RL + Rec Systems Flashcards
Explain what RL is, and what we want to learn from it
Learning from interaction with an environment to achieve some long-term goal that is related to the state of the environment
- we want to learn how to act to accomplish goals
- given an environment that contains rewards, we want to learn a policy for acting
Define a simple RL Setup And Goal
Setup: We have an agent which is interacting with an environment which it can affect through actions.
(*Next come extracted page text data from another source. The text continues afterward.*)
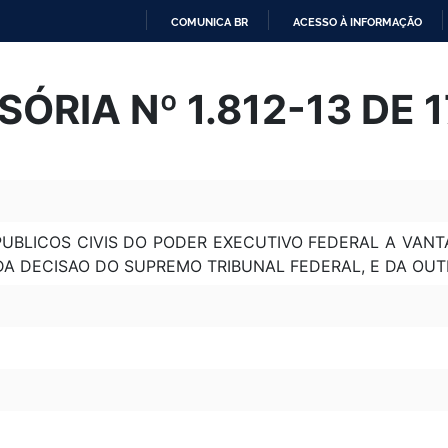
COMUNICA BR
ACESSO À INFORMAÇÃO
IR
PARA
ÓRIA Nº 1.812-13 DE 
O
CONTEÚDO
UBLICOS CIVIS DO PODER EXECUTIVO FEDERAL A VANT
 DA DECISAO DO SUPREMO TRIBUNAL FEDERAL, E DA OUT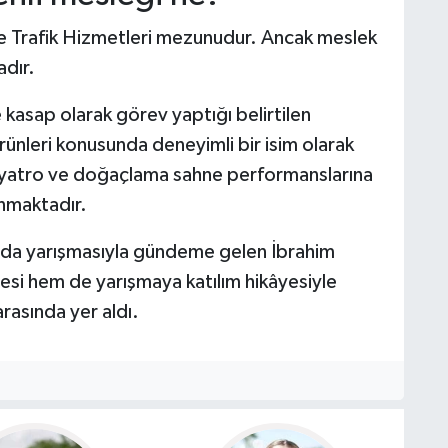
 ve Trafik Hizmetleri mezunudur. Ancak meslek
dır.
de kasap olarak görev yaptığı belirtilen
rünleri konusunda deneyimli bir isim olarak
 tiyatro ve doğaçlama sahne performanslarına
unmaktadır.
nda yarışmasıyla gündeme gelen İbrahim
esi hem de yarışmaya katılım hikâyesiyle
arasında yer aldı.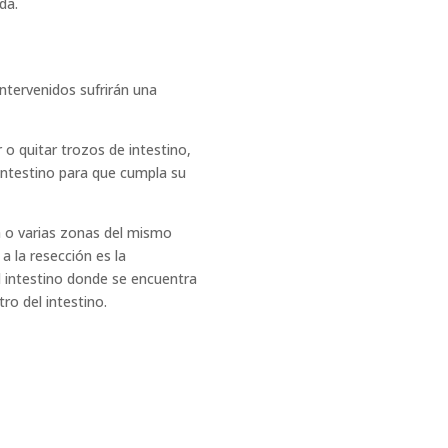
da.
ntervenidos sufrirán una
 o quitar trozos de intestino,
 intestino para que cumpla su
a o varias zonas del mismo
a la resección es la
el intestino donde se encuentra
ro del intestino.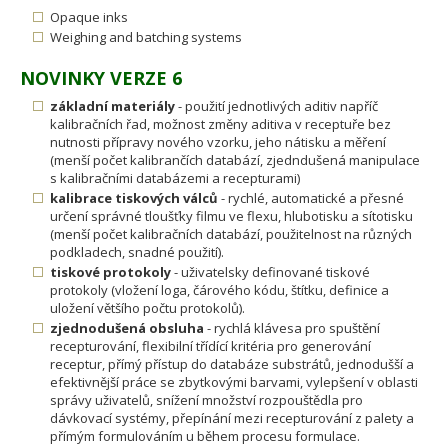
Opaque inks
Weighing and batching systems
NOVINKY VERZE 6
základní materiály
- použití jednotlivých aditiv napříč
kalibračních řad, možnost změny aditiva v receptuře bez
nutnosti přípravy nového vzorku, jeho nátisku a měření
(menší počet kalibrančích databází, zjedndušená manipulace
s kalibračními databázemi a recepturami)
kalibrace tiskových válců
- rychlé, automatické a přesné
určení správné tloušťky filmu ve flexu, hlubotisku a sítotisku
(menší počet kalibračních databází, použitelnost na různých
podkladech, snadné použití).
tiskové protokoly
- uživatelsky definované tiskové
protokoly (vložení loga, čárového kódu, štítku, definice a
uložení většího počtu protokolů).
zjednodušená obsluha
- rychlá klávesa pro spuštění
recepturování, flexibilní třídící kritéria pro generování
receptur, přímý přístup do databáze substrátů, jednodušší a
efektivnější práce se zbytkovými barvami, vylepšení v oblasti
správy uživatelů, snížení množství rozpouštědla pro
dávkovací systémy, přepínání mezi recepturování z palety a
přímým formulováním u během procesu formulace.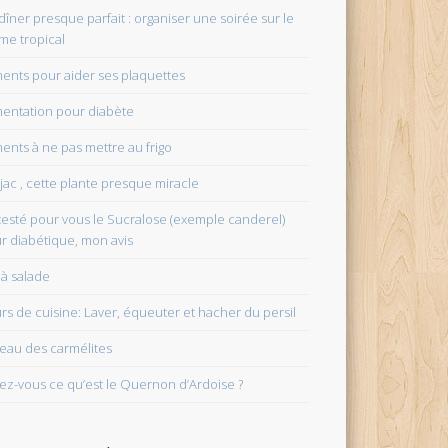
dîner presque parfait : organiser une soirée sur le
me tropical
ments pour aider ses plaquettes
mentation pour diabète
ments à ne pas mettre au frigo
jac , cette plante presque miracle
i testé pour vous le Sucralose (exemple canderel)
r diabétique, mon avis
 à salade
rs de cuisine: Laver, équeuter et hacher du persil
eau des carmélites
ez-vous ce qu’est le Quernon d’Ardoise ?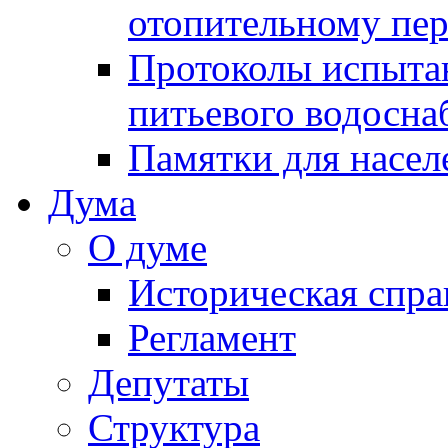
отопительному пе
Протоколы испыта
питьевого водосна
Памятки для насел
Дума
О думе
Историческая спра
Регламент
Депутаты
Структура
The agent may be able to sense the environment partially or fully.
Goal: the agent tries to maximise the long term reward conveyed using a reward signal
Explain the differences between Supervised and Reinforcement Learning
- In SL, there’s an external “supervisor”, which has knowledge of the environment and who shares it with the agent to complete the task
- Both strategies use mappings between inputs and outputs, but in RL there is a reward function which acts as a feedback to the agent
- Supervised learning relies on labelled training data
Explain the differences between Unsupervised and Reinforcement Learning
- In UL, there is no feedback from the environment
- In UL, task is to find the underlying patterns rather than the mapping from input to output
What is a policy
It states what action the agent takes when in a particular state. Thus, it is a function that maps states to actions
Characteristics of RL
- no supervisor, only a reward signal
- feedback is delayed, not instantaneous
- time really matters
- Agent’s actions have immediate consequences
What is the difference between Fully and Partially Observable environments
With full observability, the agent directly observes environment state.
With partial observability, the agent indirectly observes the environment
What does expectimax search compute
the average score under optimal play (e.g. Stockfish)
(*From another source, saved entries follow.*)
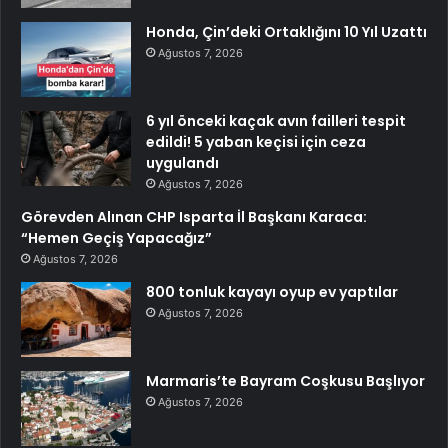
Honda, Çin’deki Ortaklığını 10 Yıl Uzattı
Ağustos 7, 2026
6 yıl önceki kaçak avın failleri tespit
edildi! 5 yaban keçisi için ceza
uygulandı
Ağustos 7, 2026
Görevden Alınan CHP Isparta İl Başkanı Karaca:
“Hemen Geçiş Yapacağız”
Ağustos 7, 2026
800 tonluk kayayı oyup ev yaptılar
Ağustos 7, 2026
Marmaris’te Bayram Coşkusu Başlıyor
Ağustos 7, 2026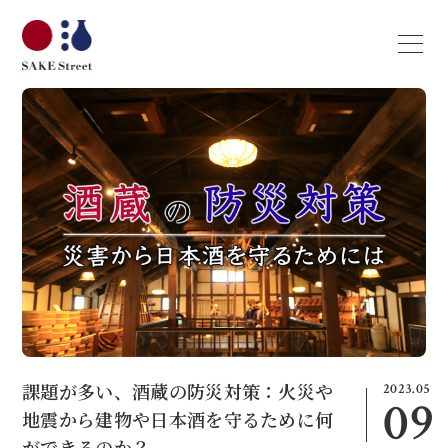
2023.05
課題が多い、酒蔵の防災対策：火災や
09
地震から建物や日本酒を守るために何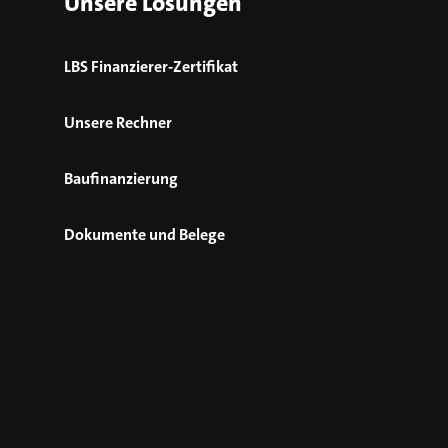
Unsere Lösungen
LBS Finanzierer-Zertifikat
Unsere Rechner
Baufinanzierung
Dokumente und Belege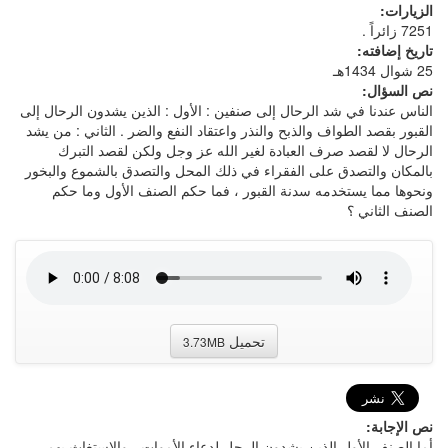
الزيارات:
7251 زائراً .
تاريخ إضافته:
25 شوال 1434هـ
نص السؤال:
الناس عندنا في شد الرحال إلى صنفين : الأول : الذين يشدون الرحال إلى
القبور بقصد الطواف والذبح والنذر واعتقاد النفع والضر . الثاني : من يشد
الرحال لا لقصد صرف العبادة لغير الله عز وجل ولكن لقصد التبرك
بالمكان والتصدق على الفقراء في ذلك المحل والتصدق بالشموع والبخور
ونحوها مما يستخدمه سدنة القبور ، فما حكم الصنف الأول وما حكم
الصنف الثاني ؟
تحميل
3.73MB
نص الإجابة:
أما الصنف الأول الذين يشدون الرحل لدعاء الأموات ، والإستغاث بهم ،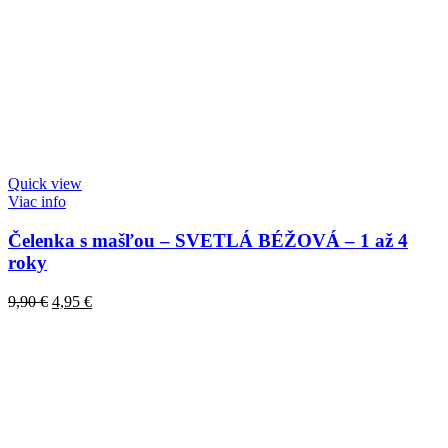
Quick view
Viac info
Čelenka s mašľou – SVETLÁ BÉŽOVÁ – 1 až 4
roky
Original
Current
9,90
€
4,95
€
price
price
was:
is:
9,90 €.
4,95 €.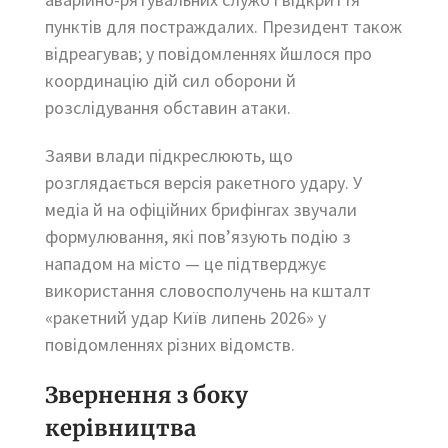
пунктів для постраждалих. Президент також
відреагував; у повідомленнях йшлося про
координацію дій сил оборони й
розслідування обставин атаки.
Заяви влади підкреслюють, що
розглядається версія ракетного удару. У
медіа й на офіційних брифінгах звучали
формулювання, які пов’язують подію з
нападом на місто — це підтверджує
використання словосполучень на кшталт
«ракетний удар Київ липень 2026» у
повідомленнях різних відомств.
Звернення з боку
керівництва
Discuss the differences between model-based and model-free RL techniques
- Learning: MB learns an internal model of the environment, MF learns a policy directly from experiences
- MB uses the learned model for simulating and planning, MF adjusts policy based on observed rewards without an explicit model
Pros and cons of Model-based RL
- Pros: sample-efficient, effective in complex dynamics
- Cons: model learning can be challenging
Pros and cons of Model-Free RL
- Pros: Flexible, applicable to a wide range of problems.
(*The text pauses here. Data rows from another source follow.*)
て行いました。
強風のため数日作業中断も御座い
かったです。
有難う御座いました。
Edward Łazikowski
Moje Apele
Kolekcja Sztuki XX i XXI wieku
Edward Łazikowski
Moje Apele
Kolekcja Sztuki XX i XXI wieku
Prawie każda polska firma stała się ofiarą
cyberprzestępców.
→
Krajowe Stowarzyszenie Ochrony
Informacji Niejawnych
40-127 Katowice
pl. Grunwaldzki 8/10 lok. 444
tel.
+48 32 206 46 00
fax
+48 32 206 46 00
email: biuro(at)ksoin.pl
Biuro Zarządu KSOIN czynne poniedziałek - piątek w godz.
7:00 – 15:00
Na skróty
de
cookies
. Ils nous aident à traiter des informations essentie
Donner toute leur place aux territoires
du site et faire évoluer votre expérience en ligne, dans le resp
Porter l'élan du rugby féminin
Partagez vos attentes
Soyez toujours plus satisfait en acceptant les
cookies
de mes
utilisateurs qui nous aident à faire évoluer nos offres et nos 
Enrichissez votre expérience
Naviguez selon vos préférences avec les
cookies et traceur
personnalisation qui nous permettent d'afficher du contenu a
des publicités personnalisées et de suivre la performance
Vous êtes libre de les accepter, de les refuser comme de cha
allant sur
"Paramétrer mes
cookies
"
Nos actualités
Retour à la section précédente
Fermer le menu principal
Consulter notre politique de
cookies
- Cons: May require more interactions (computation), exploration challenges in complex environments.
What is collaborative filtering
Approach for making predictions about the preferences of a user by collecting information from many other users
Briefly describe content-based recommenders
They analyse item descriptions and metadata to identify items likely to be of interest to the target user
What are the differences between user-based and item-based collaborative filtering
- In user-based CF, personal tastes are correlated, so the goal is to find users who share the same tastes as the target user, and use their information to make predictions.
- In item-based CF, previous items of the target user are matched to similar items, predictions are made by combining those similar items
What are the differences between the Jaccard Index and Cosine similarity
JI is suitable for binary data, cosine similarity is used with real-valued data.